PROBLEM:
Find the string "шаров" in the listing below and return each line it appears in.

Start of DATASET EXTRACT

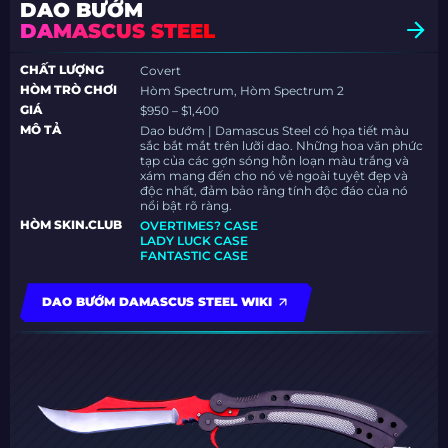
DAO BƯỚM
DAMASCUS STEEL
CHẤT LƯỢNG
Covert
HÒM TRÒ CHƠI
Hòm Spectrum, Hòm Spectrum 2
GIÁ
$950 – $1,400
MÔ TẢ
Dao bướm | Damascus Steel có họa tiết màu
sắc bắt mắt trên lưỡi dao. Những hoa văn phức
tạp của các gợn sóng hỗn loạn màu trắng và
xám mang đến cho nó vẻ ngoài tuyệt đẹp và
độc nhất, đảm bảo rằng tính độc đáo của nó
nổi bật rõ ràng.
HÒM SKIN.CLUB
OVERTIMES? CASE
LADY LUCK CASE
FANTASTIC CASE
DAO BƯỚM DAMASCUS STEEL WIKI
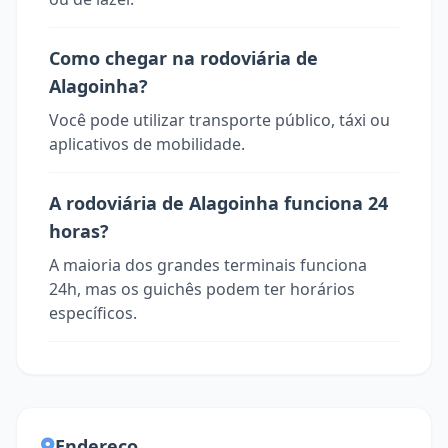
Como chegar na rodoviária de
Alagoinha?
Você pode utilizar transporte público, táxi ou
aplicativos de mobilidade.
A rodoviária de Alagoinha funciona 24
horas?
A maioria dos grandes terminais funciona
24h, mas os guichês podem ter horários
específicos.
Endereço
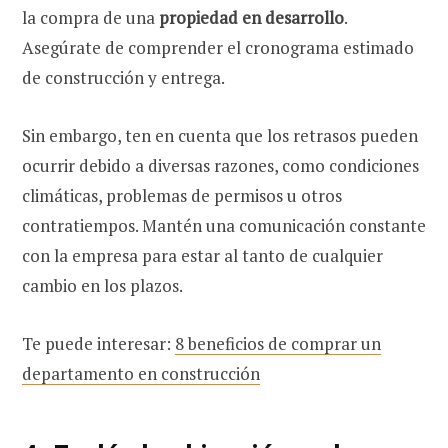
la compra de una
propiedad en desarrollo
.
Asegúrate de comprender el cronograma estimado
de construcción y entrega.
Sin embargo, ten en cuenta que los retrasos pueden
ocurrir debido a diversas razones, como condiciones
climáticas, problemas de permisos u otros
contratiempos. Mantén una comunicación constante
con la empresa para estar al tanto de cualquier
cambio en los plazos.
Te puede interesar:
8 beneficios de comprar un
departamento en construcción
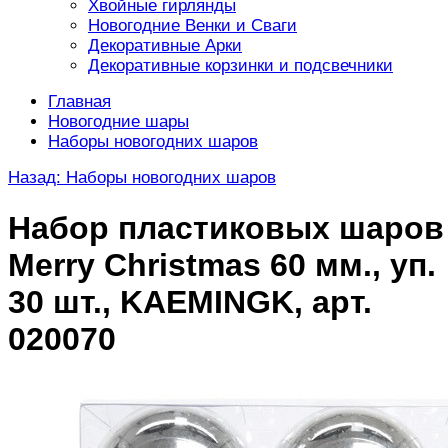
Хвойные гирлянды
Новогодние Венки и Сваги
Декоративные Арки
Декоративные корзинки и подсвечники
Главная
Новогодние шары
Наборы новогодних шаров
Назад: Наборы новогодних шаров
Набор пластиковых шаров
Merry Christmas 60 мм., уп.
30 шт., KAEMINGK, арт.
020070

End of DATASET EXTRACT

RESULT:
Наборы новогодних шаров
Назад: Наборы новогодних шаров
Набор пластиковых шаров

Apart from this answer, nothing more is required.